Gabrielle Lofton and Lil Bit Western take the 2013 youth world championship in trail.
by Christine HamiltonThe American Quarter Horse Journal
Twenty-two riders lined up for the trail finals at the 2013 Built Ford Tough AQHYA World Championship Show on August 7 in Oklahoma City. That number had been whittled down from 157 qualified entries August 4 in the prelims. It took a 223 to make the finals.
It was a tough group of competitors who finally made it through the equally tough Tim “The Trail Man” Kimura course – elevated lopeovers, challenging stops and a mid-course bridge.
By the time all the placings had been called, Californian Gabrielle Lofton and Lil Bit Western and Ohioan Bailey Mierzejewski and Some Hot Potential remained in the pen, with just one point difference between them. But Gabrielle and “Critter’s” 236.5 won the class.
“It’s my first year making the finals; it’s amazing,” “Gabby” told The American Quarter Horse Journal after the awards presentation.
“The pattern was really fun to me; there were a lot of elements to it. And I know ‘Critter’ is amazing, he gets out there and is even better.

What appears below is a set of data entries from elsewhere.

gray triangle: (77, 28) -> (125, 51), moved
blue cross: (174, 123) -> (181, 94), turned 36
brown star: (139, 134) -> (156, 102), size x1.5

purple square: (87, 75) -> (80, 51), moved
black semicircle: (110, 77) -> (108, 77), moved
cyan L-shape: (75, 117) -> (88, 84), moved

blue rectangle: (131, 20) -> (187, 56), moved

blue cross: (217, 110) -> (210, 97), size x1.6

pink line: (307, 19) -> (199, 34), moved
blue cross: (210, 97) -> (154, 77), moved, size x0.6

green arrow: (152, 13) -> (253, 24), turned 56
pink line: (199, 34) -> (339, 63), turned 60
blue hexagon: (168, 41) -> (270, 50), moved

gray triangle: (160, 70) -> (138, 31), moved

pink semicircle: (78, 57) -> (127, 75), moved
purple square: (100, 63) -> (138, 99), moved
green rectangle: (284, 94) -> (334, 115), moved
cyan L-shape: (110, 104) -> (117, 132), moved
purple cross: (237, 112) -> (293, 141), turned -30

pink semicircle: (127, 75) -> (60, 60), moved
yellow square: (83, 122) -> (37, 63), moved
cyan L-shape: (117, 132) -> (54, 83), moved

She added, “Last night, we had a pretty rough practice, and that’s how we like it. Today, I was just really worried about just showing and attacking every obstacle and riding. He’ll do the rest, I trust him so much. He did.”
Gabby was most worried about the mid-pattern bridge and walkover.

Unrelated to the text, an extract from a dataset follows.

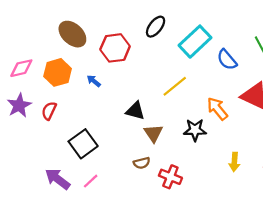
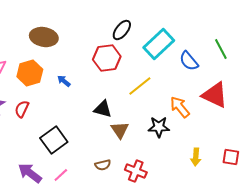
brown ellipse: (72, 34) -> (44, 37), turned -32
red hexagon: (115, 48) -> (107, 58), moved
brown semicircle: (142, 163) -> (103, 165), moved

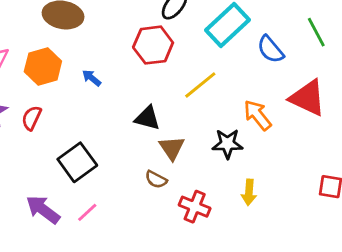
yellow arrow: (196, 157) -> (249, 192), moved
brown semicircle: (103, 165) -> (156, 179), moved, turned 42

“He was stepping off the bridge in practice and I was having a hard time getting the right angle going onto it, and not hitting any of the poles. So that was probably my main concern.
But she let that go for the class, and after her go, 19th in the order, she was very happy with it.

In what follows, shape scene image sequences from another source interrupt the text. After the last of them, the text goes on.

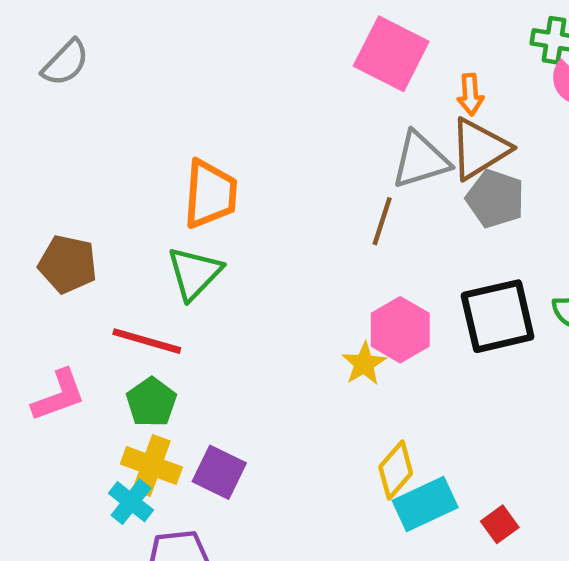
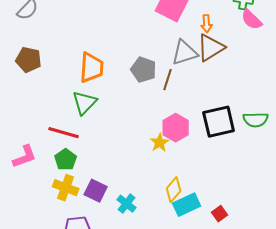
gray pentagon: (495, 199) -> (144, 70), moved
brown pentagon: (68, 264) -> (29, 60), moved
cyan cross: (131, 502) -> (127, 204), moved

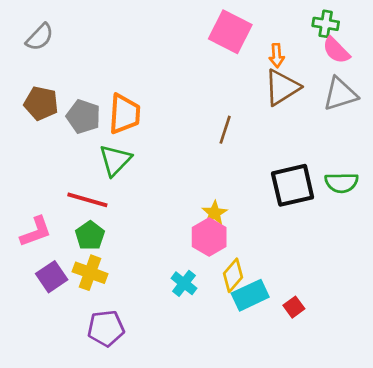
gray triangle: (185, 53) -> (340, 94), moved
gray pentagon: (144, 70) -> (83, 116), moved
pink hexagon: (176, 128) -> (209, 237), moved
purple square: (96, 191) -> (52, 277), moved, turned 30
cyan cross: (127, 204) -> (184, 283), moved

“I didn’t watch any of the other girls or boys go. I just thought, anything could happen; the judges have their own opinions. But no matter what, I decided that I was happy with the go.”
Gabby had taken last year off from showing, concentrating on practicing at home.
“This year in January, I came out and we had a goal that we were going to show up at the (Ford Youth) World and try for the gold. We’ve done good. Every trail course, it seems like we’ve gotten better and better, and it’s paid off.
At 19, this is Gabby’s last year as a youth. She’s looking forward to showing in the amateur against her sister, Brittany, and their mother, Andrea. Brittany actually owns “Critter,” and Andrea might start showing him soon.
“Critter has the biggest personality, more than most people, I think,” Gabby said. “He loves treats, he licks like a dog, and he is like a boxer when he’s going out to the show arena – huffing his nose, walking (tough). He just has a huge personality.
“And when he’s feisty, man. He bucks!” she said with a laugh. “Like last night, he bucked in trail practice. It’s just how he is. We love him.”
Gabby’s not slowing down any after the Ford Youth World – she’s headed to the National Snaffle Bit Association World Championship Show, back to California for the Pacific Coast Quarter Horse Association Fall Classic, to the Arizona Classic and Ohio for the All American Quarter Horse Congress.
But still holding her gold trophy, all she could really think about was who she wanted to thank:
“My horse trainer (AQHA Professional Horseman Jill Gomes Newcomb) first, she’s always been there to believe in me, and my family. They back me through whatever. And Corie (Seviolo, Jill’s assistant)! Everyone who’s been there backing me. It’s been amazing.
“It’s been an amazing show and an amazing year, and I’m in shock. I want to cry but I can’t!”